POLITIS gazetesinden Mihalis Theodoru, Başbakan Yardımcısı ve Dışişleri Bakanı Kudret Özersay’ın Maraş’ta bir otelin damında çekilmiş olan fotoğrafının, kayıp şahısların gömüldüğü bir gömü yerinin tam karşısında çekildiğini yazdı…
Maraş’taki bu gömü yeriyle ilgili bir Kıbrıslırum şahidin anlattıklarını YENİDÜZEN’de Mart 2012’de ayrıntılı biçimde yayınlamıştık…
POLITIS gazetesi, Türk askeri yetkililerinin Kayıplar Komitesi’ne bugüne kadar Maraş’ta kazı yapma izni vermediğine dikkati çekti…
POLITIS gazetesinden Mihalis Theodoru, Başbakan Yardımcısı ve Dışişleri Bakanı Kudret Özersay’ın geçtiğimiz günlerde Maraş’ta kapalı askeri bölgede bir otelin damında çekilmiş olan fotoğrafının, kayıp şahısların gömüldüğü bir gömü yerinin tam karşısında çekildiğini yazdı… “Özersay’ın fotoğrafı, kayıpların gömü yerinin karşısında çekildi…” diye yazan POLITIS yazarı Mihalis Theodoru, hatırlanacağı gibi geçen yıl da geniş bir yazı dizisiyle, özellikle 1963-64 “kaybı” Kıbrıslıtürkler’in “kayıp” edilmesinden sorumlu olan bazı Kıbrıslırum polis ve diğer Kıbrıslırum kişilerin nasıl kovuşturulmadığını çeşitli belgelere dayanarak ortaya koymuş, 1974’te EOKA-B’cilerin yaptığı Muratağa-Atlılar-Sandallar katliamına ilişkin ayrıntılar vermiş ve bu yazı dizisi nedeniyle hayatına yönelik pek çok tehdit almıştı. Biz de Mihalis Theodoru’nun bu yazı dizisini geniş biçimde bu sayfalarda yayımlamıştık.

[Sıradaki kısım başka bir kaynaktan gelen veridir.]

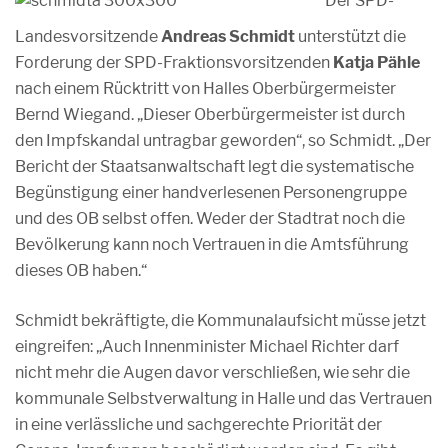
Der SPD-
Landesvorsitzende
Andreas Schmidt
unterstützt die
Forderung der SPD-Fraktionsvorsitzenden
Katja Pähle
nach einem Rücktritt von Halles Oberbürgermeister
Bernd Wiegand. „Dieser Oberbürgermeister ist durch
den Impfskandal untragbar geworden“, so Schmidt. „Der
Bericht der Staatsanwaltschaft legt die systematische
Begünstigung einer handverlesenen Personengruppe
und des OB selbst offen. Weder der Stadtrat noch die
Bevölkerung kann noch Vertrauen in die Amtsführung
dieses OB haben.“
Schmidt bekräftigte, die Kommunalaufsicht müsse jetzt
eingreifen: „Auch Innenminister Michael Richter darf
nicht mehr die Augen davor verschließen, wie sehr die
kommunale Selbstverwaltung in Halle und das Vertrauen
in eine verlässliche und sachgerechte Priorität der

Kudret Özersay’ın kapalı Maraş’ta bir otelin damında bazı askeri yetkililerle çektirerek sosyal medyada paylaşılmış olan fotoğrafının göründüğü kadarıyla Markos Oteli’nin damında çekildiğini aktaran Theodoru, bu otelin birinci ve ikinci harekat arasında geçici bir hastane olarak hizmet verdiğini, bu süre içerisinde Mağusa bölgesinde çatışmalarda yaralanmış olan Kıbrıslırumlar’ın burada tedavi edildiğini, aynı şekilde bu hastanede Kıbrıslıtürkler’in de o dönem tedavi edilmiş olduğunu hatırlattı.
Mihalis Theodoru, fotoğrafçının geçen Pazartesi otelin damında durduğu noktadan Özersay’ın parmağıyla işaret ettiği yerin Mağusa Stavru mezarlığı olduğunu yazdı.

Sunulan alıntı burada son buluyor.